— Exercise —
An exact copy of the entries is required, with every image omitted.

*** Opening of Material for this task ***

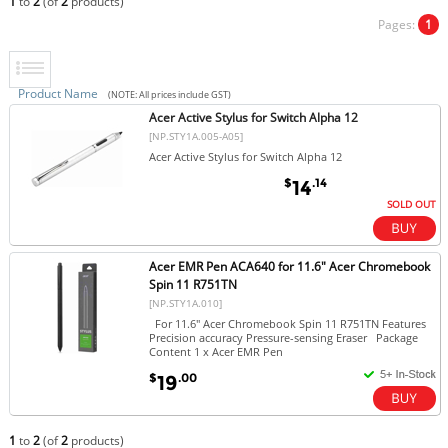
1
to
2
(of
2
products)
Pages:
1
Product Name
(NOTE: All prices include GST)
Acer Active Stylus for Switch Alpha 12
[NP.STY1A.005-A05]
Acer Active Stylus for Switch Alpha 12
$
.14
14
SOLD OUT
Acer EMR Pen ACA640 for 11.6" Acer Chromebook
Spin 11 R751TN
[NP.STY1A.010]
For 11.6" Acer Chromebook Spin 11 R751TN Features
Precision accuracy Pressure-sensing Eraser Package
Content 1 x Acer EMR Pen
$
.00
19
1
to
2
(of
2
products)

*** Close of Material for this task ***

— Completed exercise —
1
to
2
(of
2
products)
Pages:
1
Product Name
(NOTE: All prices include GST)
Acer Active Stylus for Switch Alpha 12
[NP.STY1A.005-A05]
Acer Active Stylus for Switch Alpha 12
$
.14
14
SOLD OUT
Acer EMR Pen ACA640 for 11.6" Acer Chromebook
Spin 11 R751TN
[NP.STY1A.010]
For 11.6" Acer Chromebook Spin 11 R751TN Features
Precision accuracy Pressure-sensing Eraser Package
Content 1 x Acer EMR Pen
$
.00
19
1
to
2
(of
2
products)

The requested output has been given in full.